Non, et c'est l'erreur la plus fréquente. Les fonds doivent entrer en Thaïlande en devise étrangère et être convertis en bahts par la banque réceptrice. Un virement déjà libellé en bahts depuis l'Europe empêche l'émission du certificat requis.
Peut-on fractionner le virement en plusieurs fois ?
C'est possible mais cela complique la constitution du dossier, car chaque entrée de fonds doit être documentée et rattachée à l'achat. Un virement unique, correctement libellé, reste de loin la solution la plus simple à faire accepter.
Faut-il un compte bancaire thaïlandais pour acheter ?
Ce n'est pas strictement obligatoire, les fonds pouvant transiter par le compte du vendeur ou d'un cabinet, mais c'est fortement recommandé.
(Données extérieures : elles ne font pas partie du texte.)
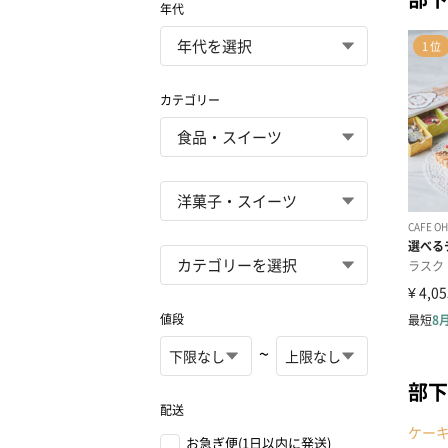
年代
カテゴリー
値段
~
部下
配送
ケー
お急ぎ便(1日以内に発送)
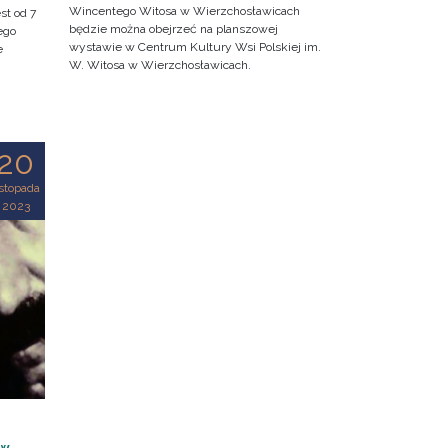
Wincentego Witosa w Wierzchosławicach
st od 7
będzie można obejrzeć na planszowej
ego
wystawie w Centrum Kultury Wsi Polskiej im.
e
W. Witosa w Wierzchosławicach.
20
istopada
2023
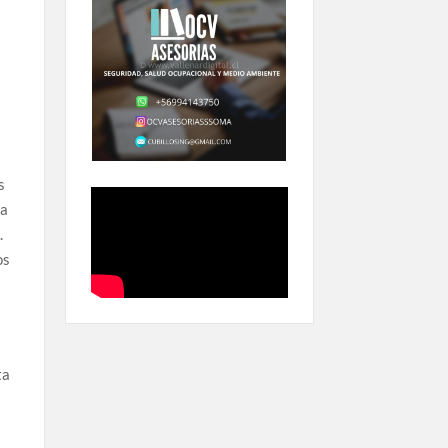
s
na
.
os
ta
Un compte à votre nom simplifie la traçabilité, l'émission du certificat et la gestion ultérieure des charges.
Ce certificat est-il exigé aussi pour un bail de longue durée ?
Non. Le certificat de transfert de devises conditionne l'enregistrement d'une pleine propriété étrangère sur un appartement. Un bail enregistré n'y est pas soumis, ce qui ne dispense pas de pouvoir justifier l'origine des fonds.